Uma pessoa comum diria que ser interrogado pela sua namorada — que não te dá descanso nenhum na busca pela verdade e te mantém alerta o tempo todo — não é o cenário ideal para um date romântico, e muito menos o mais atraente. Parafraseando a maravilhosa Sra. Maisel: é, talvez. Mas menos atraente ainda seria ter uma jornalista tão sensacional quanto a Lois Lane dando menos do que o seu melhor só para não deixar o Clark Kent desconfortável.
Até porque o Clark não se apaixonou por uma mulher pacata, conformada ou disposta a se metamorfosear para agradar os outros. A Lois Lane que conquistou o coração de Clark é uma mulher ambiciosa, inquieta e que, na maioria dos dias, chega perigosamente perto da insanidade para ir atrás do que quer. E ela é, ao mesmo tempo, a mulher que se apaixonou pelo kryptoniano mais humano do mundo e o espera em casa com uma xícara de chocolate quente enquanto ele salva o mundo — ou um cachorro, depende do dia.

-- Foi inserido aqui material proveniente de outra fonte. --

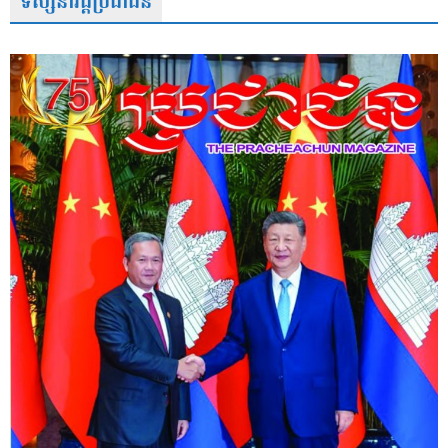
ទស្សនាវដ្តីប្រជាជន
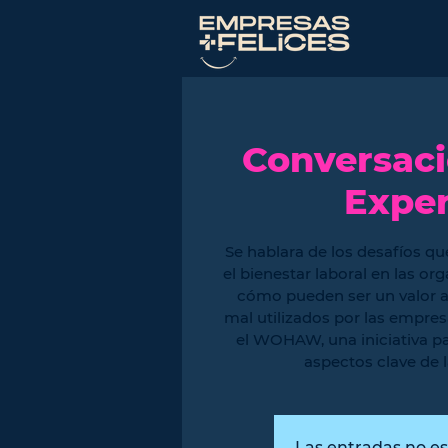
Conversaci
Exper
Se hablara de los desafíos que
el bienestar laboral en las or
cómo pueden ser un valor a
mal utilizados por las empres
el WOHAW, una iniciativa p
aspectos clave de l
Las entradas no es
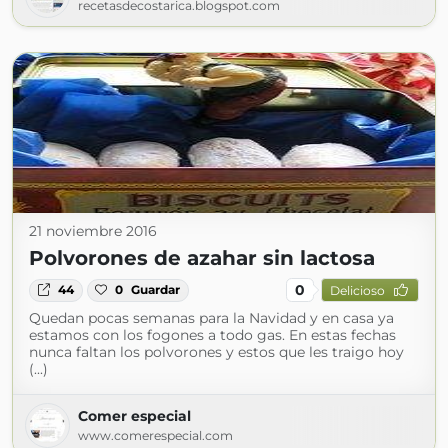
recetasdecostarica.blogspot.com
21 noviembre 2016
Polvorones de azahar sin lactosa
0
44
0
Guardar
Delicioso
Quedan pocas semanas para la Navidad y en casa ya
estamos con los fogones a todo gas. En estas fechas
nunca faltan los polvorones y estos que les traigo hoy
(...)
Comer especial
www.comerespecial.com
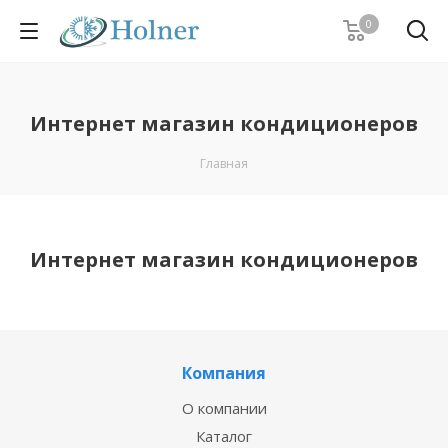
0
Интернет магазин кондиционеров
Главная
Интернет магазин кондиционеров
Компания
О компании
Каталог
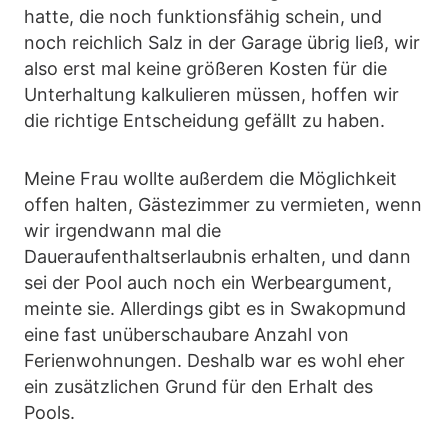
hatte, die noch funktionsfähig schein, und
noch reichlich Salz in der Garage übrig ließ, wir
also erst mal keine größeren Kosten für die
Unterhaltung kalkulieren müssen, hoffen wir
die richtige Entscheidung gefällt zu haben.
Meine Frau wollte außerdem die Möglichkeit
offen halten, Gästezimmer zu vermieten, wenn
wir irgendwann mal die
Daueraufenthaltserlaubnis erhalten, und dann
sei der Pool auch noch ein Werbeargument,
meinte sie. Allerdings gibt es in Swakopmund
eine fast unüberschaubare Anzahl von
Ferienwohnungen. Deshalb war es wohl eher
ein zusätzlichen Grund für den Erhalt des
Pools.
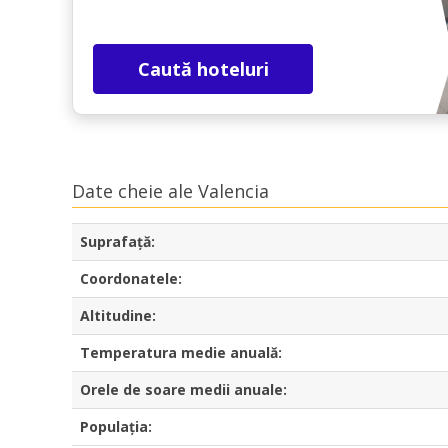
Caută hoteluri
Date cheie ale Valencia
Suprafaţă:
Coordonatele:
Altitudine:
Temperatura medie anuală:
Orele de soare medii anuale:
Populația:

As ambições e desejos de Lois Lane são muitos: descobrir a verdade e contá-la ao mundo todo, passar os dias ao lado do homem que a ama o suficiente para escrever o seu nome em letras gigantes no céu, ganhar um Pulitzer, beber infinitas xícaras de café com ilimitadas quantidades de açúcar e estar na capa dos grandes jornais fazendo a diferença — e isso tudo é só para começar.
Lois Lane, assim como Midge Maisel, quer uma vida grande. E eu quero ser exatamente como ela.